§ Task directions
From the entries below, copy every line that has the word "Sort".

§ Excerpted data
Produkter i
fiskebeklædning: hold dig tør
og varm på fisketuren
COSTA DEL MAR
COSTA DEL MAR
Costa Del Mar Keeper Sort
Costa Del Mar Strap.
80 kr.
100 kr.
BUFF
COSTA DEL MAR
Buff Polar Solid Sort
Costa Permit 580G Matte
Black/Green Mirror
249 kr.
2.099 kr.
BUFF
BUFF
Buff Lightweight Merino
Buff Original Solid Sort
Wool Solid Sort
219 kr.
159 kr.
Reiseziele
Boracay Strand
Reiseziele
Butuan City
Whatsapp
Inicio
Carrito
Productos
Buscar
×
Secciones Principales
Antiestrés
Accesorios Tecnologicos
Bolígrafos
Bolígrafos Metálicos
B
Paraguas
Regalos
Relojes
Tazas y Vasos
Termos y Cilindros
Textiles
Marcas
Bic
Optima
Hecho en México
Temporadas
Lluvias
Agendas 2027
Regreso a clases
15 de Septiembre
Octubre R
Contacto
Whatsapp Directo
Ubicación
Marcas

---

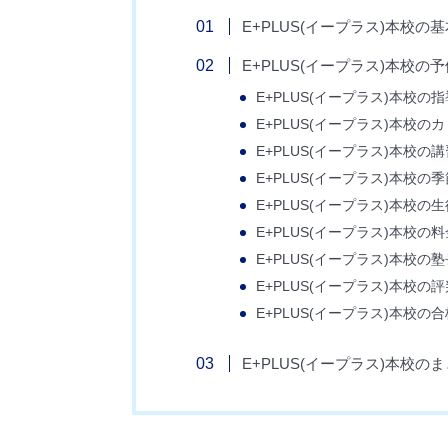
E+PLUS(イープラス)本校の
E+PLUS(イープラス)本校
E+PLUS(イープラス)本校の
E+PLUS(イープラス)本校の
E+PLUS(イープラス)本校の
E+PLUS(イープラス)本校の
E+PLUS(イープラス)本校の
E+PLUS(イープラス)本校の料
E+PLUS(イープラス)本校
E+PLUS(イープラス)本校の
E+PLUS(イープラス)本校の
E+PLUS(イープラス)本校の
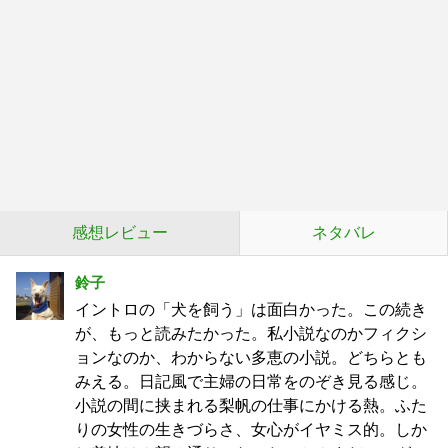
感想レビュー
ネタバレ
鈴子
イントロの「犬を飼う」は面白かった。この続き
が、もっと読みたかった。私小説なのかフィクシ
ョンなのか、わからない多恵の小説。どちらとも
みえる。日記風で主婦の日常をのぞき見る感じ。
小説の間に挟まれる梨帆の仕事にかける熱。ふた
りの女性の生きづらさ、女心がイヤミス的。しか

§ Answer to the exercise
Costa Del Mar Keeper Sort
Buff Polar Solid Sort
Buff Original Solid Sort
Wool Solid Sort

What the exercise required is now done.